GIVEN DATA:
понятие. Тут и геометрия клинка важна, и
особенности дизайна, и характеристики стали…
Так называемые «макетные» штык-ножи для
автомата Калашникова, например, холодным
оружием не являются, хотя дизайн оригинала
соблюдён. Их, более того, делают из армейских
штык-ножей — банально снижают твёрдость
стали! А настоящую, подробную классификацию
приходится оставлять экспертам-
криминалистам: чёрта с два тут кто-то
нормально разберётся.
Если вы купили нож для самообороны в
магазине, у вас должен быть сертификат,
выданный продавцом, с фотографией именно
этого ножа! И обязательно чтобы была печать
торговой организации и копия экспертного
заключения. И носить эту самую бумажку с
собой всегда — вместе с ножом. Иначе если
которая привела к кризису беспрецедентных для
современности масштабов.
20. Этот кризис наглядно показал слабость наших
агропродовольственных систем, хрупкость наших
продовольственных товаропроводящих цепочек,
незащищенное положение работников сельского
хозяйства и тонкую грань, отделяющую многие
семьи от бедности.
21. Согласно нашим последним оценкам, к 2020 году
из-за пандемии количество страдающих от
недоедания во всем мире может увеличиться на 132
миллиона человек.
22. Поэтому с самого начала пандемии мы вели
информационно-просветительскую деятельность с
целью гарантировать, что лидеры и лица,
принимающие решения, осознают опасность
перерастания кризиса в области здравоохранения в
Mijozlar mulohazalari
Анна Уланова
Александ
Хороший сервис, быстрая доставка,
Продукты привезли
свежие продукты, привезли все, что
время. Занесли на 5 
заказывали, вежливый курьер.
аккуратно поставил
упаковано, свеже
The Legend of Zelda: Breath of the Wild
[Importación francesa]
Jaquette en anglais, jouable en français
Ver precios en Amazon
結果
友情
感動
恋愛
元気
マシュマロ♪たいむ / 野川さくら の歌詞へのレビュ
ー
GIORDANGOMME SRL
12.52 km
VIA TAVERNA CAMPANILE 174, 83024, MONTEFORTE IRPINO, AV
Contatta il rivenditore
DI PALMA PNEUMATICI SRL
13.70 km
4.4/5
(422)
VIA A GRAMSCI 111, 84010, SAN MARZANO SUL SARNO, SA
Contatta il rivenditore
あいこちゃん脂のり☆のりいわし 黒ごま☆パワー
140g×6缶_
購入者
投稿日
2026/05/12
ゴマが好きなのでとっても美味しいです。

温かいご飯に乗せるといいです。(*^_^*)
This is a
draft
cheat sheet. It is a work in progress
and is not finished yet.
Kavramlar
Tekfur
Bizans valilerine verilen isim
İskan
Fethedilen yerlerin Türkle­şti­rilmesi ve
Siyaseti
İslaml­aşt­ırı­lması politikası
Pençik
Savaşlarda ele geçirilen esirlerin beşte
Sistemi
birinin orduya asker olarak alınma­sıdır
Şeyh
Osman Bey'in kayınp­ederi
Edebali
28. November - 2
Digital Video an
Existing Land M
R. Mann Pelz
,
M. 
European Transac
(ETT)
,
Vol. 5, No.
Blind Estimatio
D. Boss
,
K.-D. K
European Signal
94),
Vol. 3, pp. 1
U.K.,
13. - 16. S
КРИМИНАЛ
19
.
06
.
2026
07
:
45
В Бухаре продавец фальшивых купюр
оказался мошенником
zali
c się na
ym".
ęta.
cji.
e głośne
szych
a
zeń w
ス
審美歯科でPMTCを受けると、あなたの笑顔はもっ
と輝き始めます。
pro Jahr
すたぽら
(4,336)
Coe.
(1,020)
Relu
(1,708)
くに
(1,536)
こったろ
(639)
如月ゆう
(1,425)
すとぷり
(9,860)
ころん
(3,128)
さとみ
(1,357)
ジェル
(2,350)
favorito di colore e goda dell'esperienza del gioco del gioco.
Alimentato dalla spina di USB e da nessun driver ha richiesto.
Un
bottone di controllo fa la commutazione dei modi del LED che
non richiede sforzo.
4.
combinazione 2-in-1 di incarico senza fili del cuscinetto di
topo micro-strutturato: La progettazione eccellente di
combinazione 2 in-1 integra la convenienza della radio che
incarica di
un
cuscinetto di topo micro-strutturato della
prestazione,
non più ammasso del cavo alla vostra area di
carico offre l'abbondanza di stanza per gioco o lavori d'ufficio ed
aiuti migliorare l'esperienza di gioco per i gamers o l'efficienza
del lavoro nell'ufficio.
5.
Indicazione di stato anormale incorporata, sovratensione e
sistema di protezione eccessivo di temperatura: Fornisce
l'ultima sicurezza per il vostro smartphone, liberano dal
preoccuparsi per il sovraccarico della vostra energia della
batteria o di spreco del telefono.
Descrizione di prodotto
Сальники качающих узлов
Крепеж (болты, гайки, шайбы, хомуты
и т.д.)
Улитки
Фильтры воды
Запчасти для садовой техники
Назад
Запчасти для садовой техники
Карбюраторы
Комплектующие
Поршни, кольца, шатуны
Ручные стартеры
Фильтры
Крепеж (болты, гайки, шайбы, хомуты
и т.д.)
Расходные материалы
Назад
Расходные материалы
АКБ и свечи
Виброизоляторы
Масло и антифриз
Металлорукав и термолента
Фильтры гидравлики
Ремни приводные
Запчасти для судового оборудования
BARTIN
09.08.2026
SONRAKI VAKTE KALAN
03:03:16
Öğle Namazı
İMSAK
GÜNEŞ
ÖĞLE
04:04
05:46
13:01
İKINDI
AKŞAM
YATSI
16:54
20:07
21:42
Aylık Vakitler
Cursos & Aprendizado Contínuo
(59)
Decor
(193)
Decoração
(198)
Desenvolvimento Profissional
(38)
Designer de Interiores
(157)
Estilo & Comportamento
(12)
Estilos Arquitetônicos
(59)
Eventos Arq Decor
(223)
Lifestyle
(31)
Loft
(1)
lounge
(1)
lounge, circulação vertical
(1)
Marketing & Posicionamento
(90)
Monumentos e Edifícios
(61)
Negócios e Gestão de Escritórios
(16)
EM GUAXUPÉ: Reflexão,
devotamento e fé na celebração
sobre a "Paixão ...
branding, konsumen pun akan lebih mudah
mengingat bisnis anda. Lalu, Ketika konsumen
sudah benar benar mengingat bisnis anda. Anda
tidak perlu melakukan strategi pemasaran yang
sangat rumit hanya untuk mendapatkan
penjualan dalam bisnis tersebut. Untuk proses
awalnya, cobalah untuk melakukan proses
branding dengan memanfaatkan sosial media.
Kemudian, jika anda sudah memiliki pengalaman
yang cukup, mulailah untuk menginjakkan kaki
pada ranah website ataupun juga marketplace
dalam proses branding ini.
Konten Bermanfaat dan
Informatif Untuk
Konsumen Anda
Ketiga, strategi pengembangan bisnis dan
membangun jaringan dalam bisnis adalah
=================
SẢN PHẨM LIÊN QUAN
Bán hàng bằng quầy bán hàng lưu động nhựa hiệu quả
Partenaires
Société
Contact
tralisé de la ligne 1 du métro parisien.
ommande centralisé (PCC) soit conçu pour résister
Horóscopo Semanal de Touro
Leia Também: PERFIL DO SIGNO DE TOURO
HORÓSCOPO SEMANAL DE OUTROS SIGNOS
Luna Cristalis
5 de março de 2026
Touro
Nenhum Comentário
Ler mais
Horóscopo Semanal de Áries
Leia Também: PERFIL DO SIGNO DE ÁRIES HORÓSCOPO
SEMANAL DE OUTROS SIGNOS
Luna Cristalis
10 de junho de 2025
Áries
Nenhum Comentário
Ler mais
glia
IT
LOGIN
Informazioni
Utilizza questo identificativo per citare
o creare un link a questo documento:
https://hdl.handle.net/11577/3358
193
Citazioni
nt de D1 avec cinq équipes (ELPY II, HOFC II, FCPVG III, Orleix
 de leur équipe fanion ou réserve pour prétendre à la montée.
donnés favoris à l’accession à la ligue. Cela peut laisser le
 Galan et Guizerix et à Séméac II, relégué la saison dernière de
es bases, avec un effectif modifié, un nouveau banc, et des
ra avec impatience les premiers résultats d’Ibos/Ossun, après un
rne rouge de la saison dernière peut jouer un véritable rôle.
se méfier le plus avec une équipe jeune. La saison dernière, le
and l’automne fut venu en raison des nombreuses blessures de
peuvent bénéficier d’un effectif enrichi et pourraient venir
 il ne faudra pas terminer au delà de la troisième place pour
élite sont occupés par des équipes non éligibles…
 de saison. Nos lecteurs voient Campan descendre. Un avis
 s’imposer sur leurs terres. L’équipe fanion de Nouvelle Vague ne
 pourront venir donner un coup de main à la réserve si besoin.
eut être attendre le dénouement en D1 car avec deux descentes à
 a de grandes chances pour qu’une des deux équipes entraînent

WHAT YOU SHOULD DO: Repeat each line of the data above, exactly as it appears, from the first through the line that contains "принимающие решения, осознают опасность".

YOUR RESPONSE:
понятие. Тут и геометрия клинка важна, и
особенности дизайна, и характеристики стали…
Так называемые «макетные» штык-ножи для
автомата Калашникова, например, холодным
оружием не являются, хотя дизайн оригинала
соблюдён. Их, более того, делают из армейских
штык-ножей — банально снижают твёрдость
стали! А настоящую, подробную классификацию
приходится оставлять экспертам-
криминалистам: чёрта с два тут кто-то
нормально разберётся.
Если вы купили нож для самообороны в
магазине, у вас должен быть сертификат,
выданный продавцом, с фотографией именно
этого ножа! И обязательно чтобы была печать
торговой организации и копия экспертного
заключения. И носить эту самую бумажку с
собой всегда — вместе с ножом. Иначе если
которая привела к кризису беспрецедентных для
современности масштабов.
20. Этот кризис наглядно показал слабость наших
агропродовольственных систем, хрупкость наших
продовольственных товаропроводящих цепочек,
незащищенное положение работников сельского
хозяйства и тонкую грань, отделяющую многие
семьи от бедности.
21. Согласно нашим последним оценкам, к 2020 году
из-за пандемии количество страдающих от
недоедания во всем мире может увеличиться на 132
миллиона человек.
22. Поэтому с самого начала пандемии мы вели
информационно-просветительскую деятельность с
целью гарантировать, что лидеры и лица,
принимающие решения, осознают опасность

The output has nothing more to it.